Les nouveaux métiers bankable : femme, homo, juif et trans
31 mai 17:01, par KoussikoussaL’homme moderne s’agite, parade, achète. Deux mille euros la place pour un match, ce n’est pas du luxe, c’est de la peur capitalisée. Un prix élevé pour fuir l’odeur des autres, pour respirer un peu d’illusion climatisée loin du peuple — cette masse instable, imprévisible, vaguement menaçante.
Car malgré les discours rassurants, l’insécurité n’est pas un fantasme : c’est une obsession. Elle s’insinue partout. Dans les rétroviseurs, dans les sacs verrouillés, dans le métro qu’on ne prend plus. Elle n’est ni invention médiatique ni complot social. Elle est un reflet fidèle d’un monde morcelé, déréglé, où chacun sent confusément que la surface craque.
En face, les “French-Arabics”, réduits à une figure composite : un peu voyou, un peu musulman, un peu sauvage — suffisamment flous pour effrayer sans qu’on ait à les nommer vraiment. Ils ne sont ni les monstres qu’on décrit, ni les héros qu’on défend. Ils sont le symptôme : enfants d’un pays qui les tolère sans les accueillir, qu’on parque dans des blocs de béton et qu’on filme comme du gibier. Beaucoup aboient, certains mordent, tous dérangent.
Mais les bourgeois ne sont pas plus glorieux. Ils achètent leur tranquillité comme on achète une assurance-vie. Ils prétendent aimer la République, mais n’aiment que ses serrures. Ils militent contre la violence à condition qu’elle reste hors de leur vue, comme on chasse les rats sans jamais remettre en cause les ordures. Ils pensent qu’un billet à 2000 euros les distingue, les sauve, les élève. Il les emprisonne dans un confort toxique.
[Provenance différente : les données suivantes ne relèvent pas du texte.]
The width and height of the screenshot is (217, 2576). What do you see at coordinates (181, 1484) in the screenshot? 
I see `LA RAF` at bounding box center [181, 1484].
Et pour tenir ce théâtre debout, il faut des golems. Casqués, armés, déshumanisés. CRS, vigiles, surveillants : corps sans visage qui frappent sans haine, obéissent sans foi. On les méprise, mais on les appelle. Ils servent de tampon entre ceux qui tremblent et ceux qui grondent. Machines à gazer, à parquer, à rassurer.
Tous jouent leur rôle : les riches s’achètent des murs, les pauvres rêvent de les briser, et les intermédiaires tiennent les verrous en espérant ne pas finir dessous. Personne n’est innocent. Personne n’est digne. L’ordre tient par l’usure, la peur, l’habitude. Il tiendra encore, un temps.